The greatest conspiracy in ancient art

“Art historians and archaeologists have solid proof that ancient Greek and Roman artworks were brightly painted,” says Matt Wilson in this video exploring the roots of Western prejudices against colour. Chroma, a new exhibition at New York’s Metropolitan Museum of Art, explores our technicolour heritage – and the roots of a bias that runs deep in art history. It’s based on research by Professor Vinzenz Brinkmann and Dr Ulrike Koch-Brinkmann, leaders in the field of ancient polychromy studies who have revealed ancient colour designs using UV light, creating reconstructions of how Greek and Roman sculpture would have originally appeared.
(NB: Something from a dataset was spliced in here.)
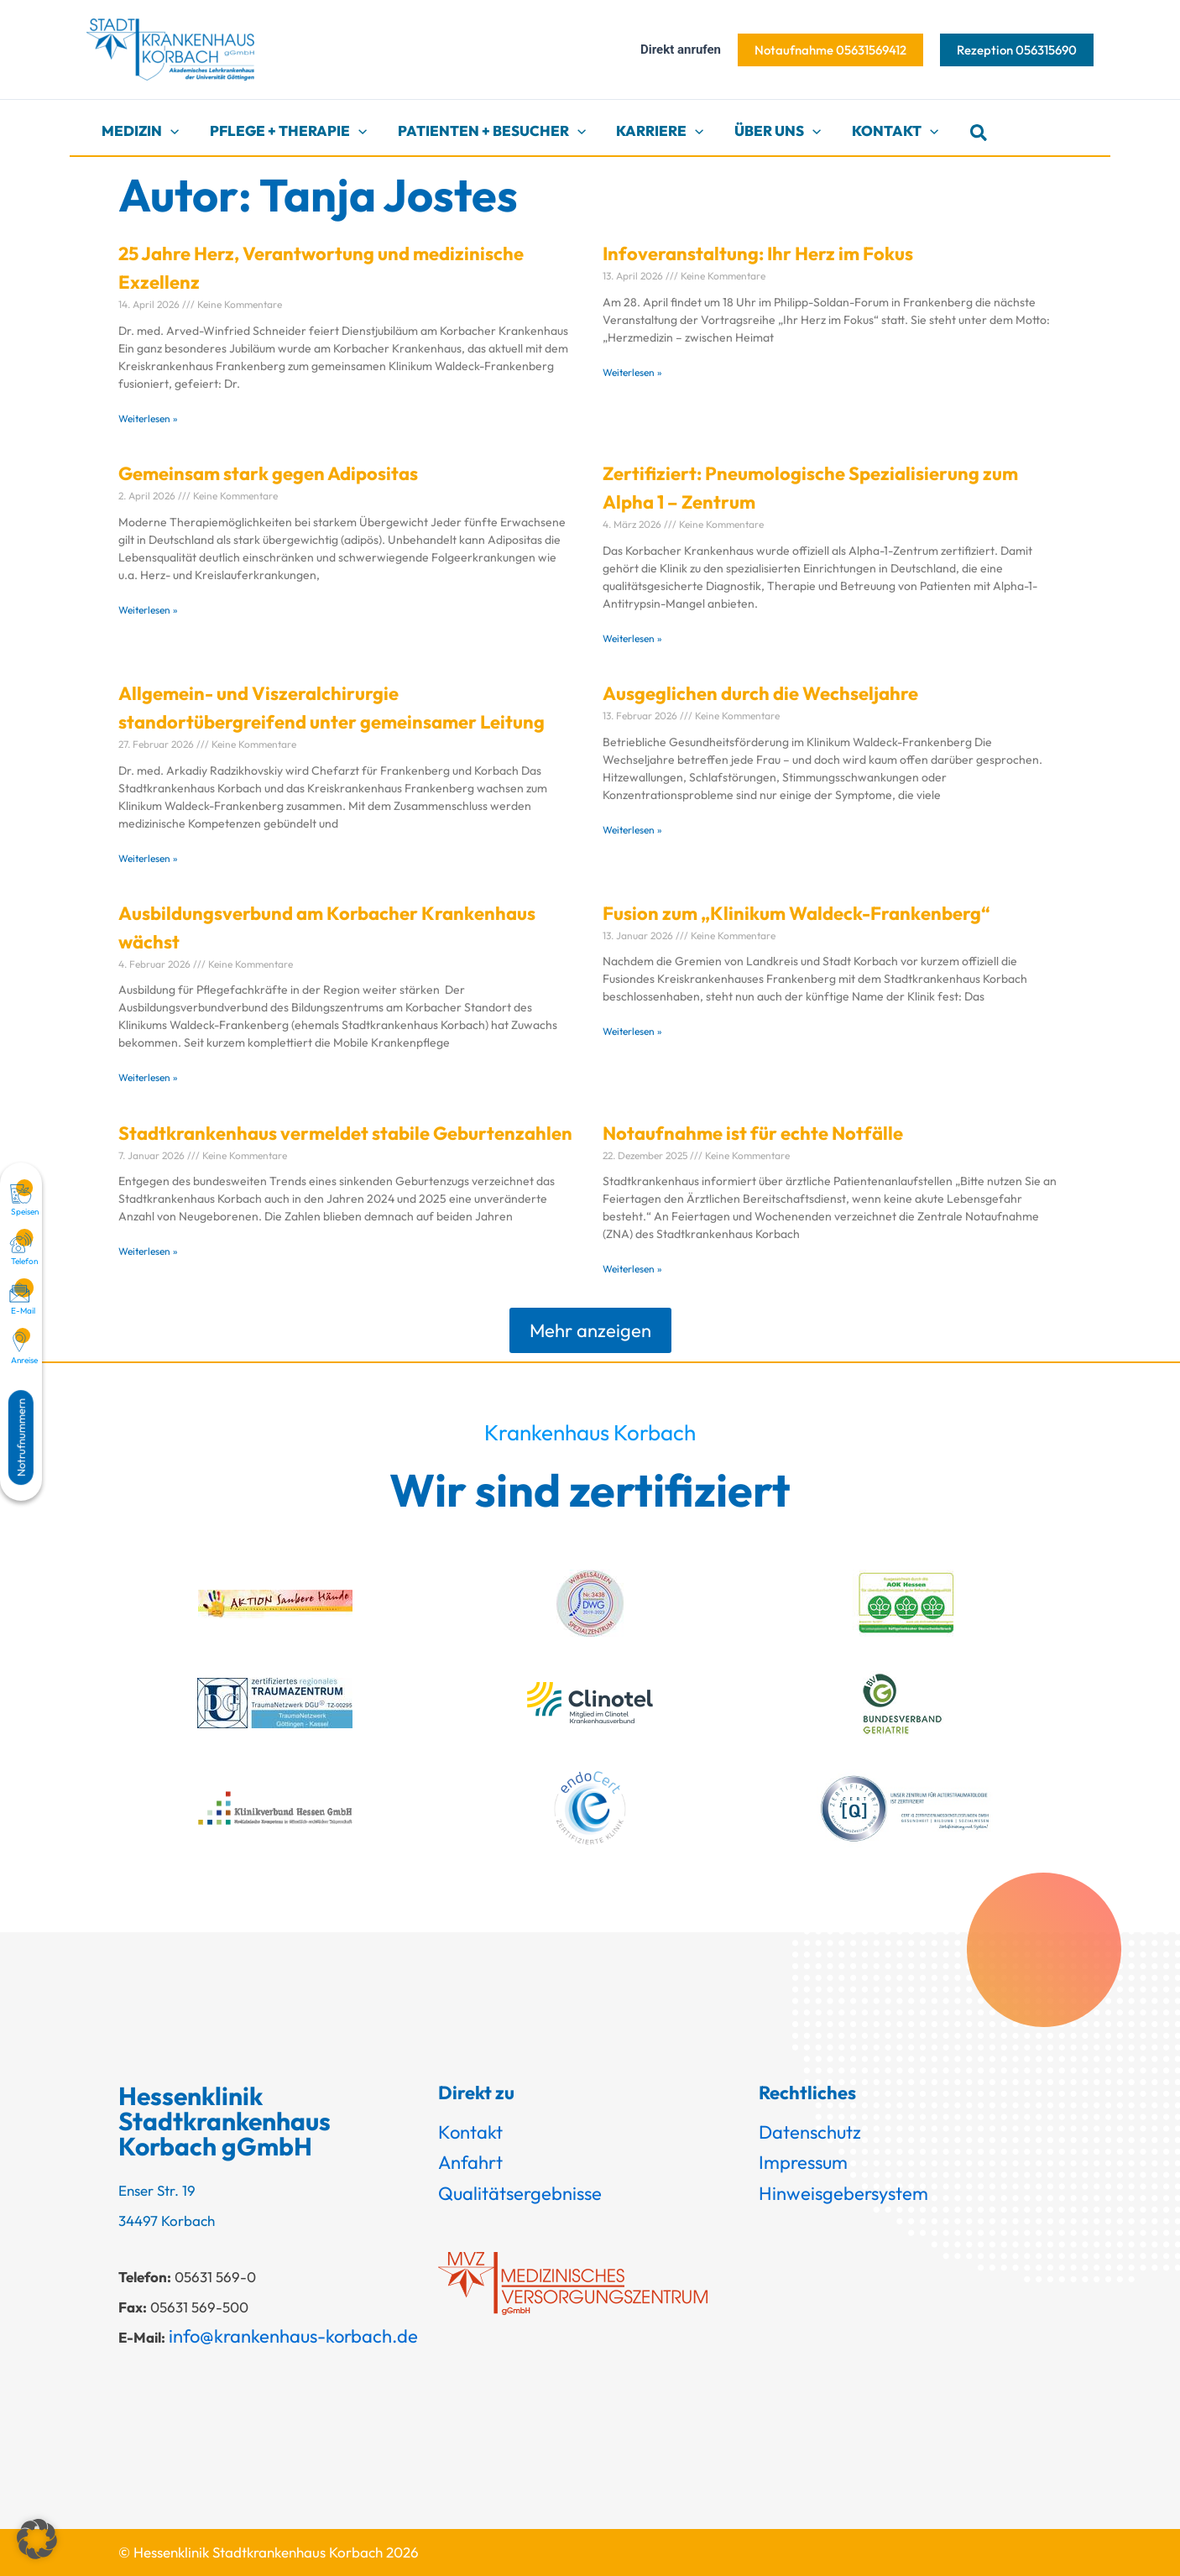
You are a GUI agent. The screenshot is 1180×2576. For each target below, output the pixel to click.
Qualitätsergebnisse (520, 2193)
Yet they’ve met criticism along the way. “Those guardians of good taste… intellectual people – they can’t manage it – the clash is too hard,” says Professor Brinkmann. It’s a trend that the artist David Batchelor highlighted in his book Chromophobia. “The more I read, the more I notice this pattern of resistance to colour; this tendency to treat colour as other, as feminine, oriental, primitive, infantile or kitsch or cosmetic,” he says.

In the video, Wilson finds out why we don’t value colour, questioning a centuries-old misunderstanding. As Chroma’s curator Sarah Lepinski tells him: “It’s important that audiences come to understand the way they see ancient Greek and Roman sculpture isn’t the way it was first created.”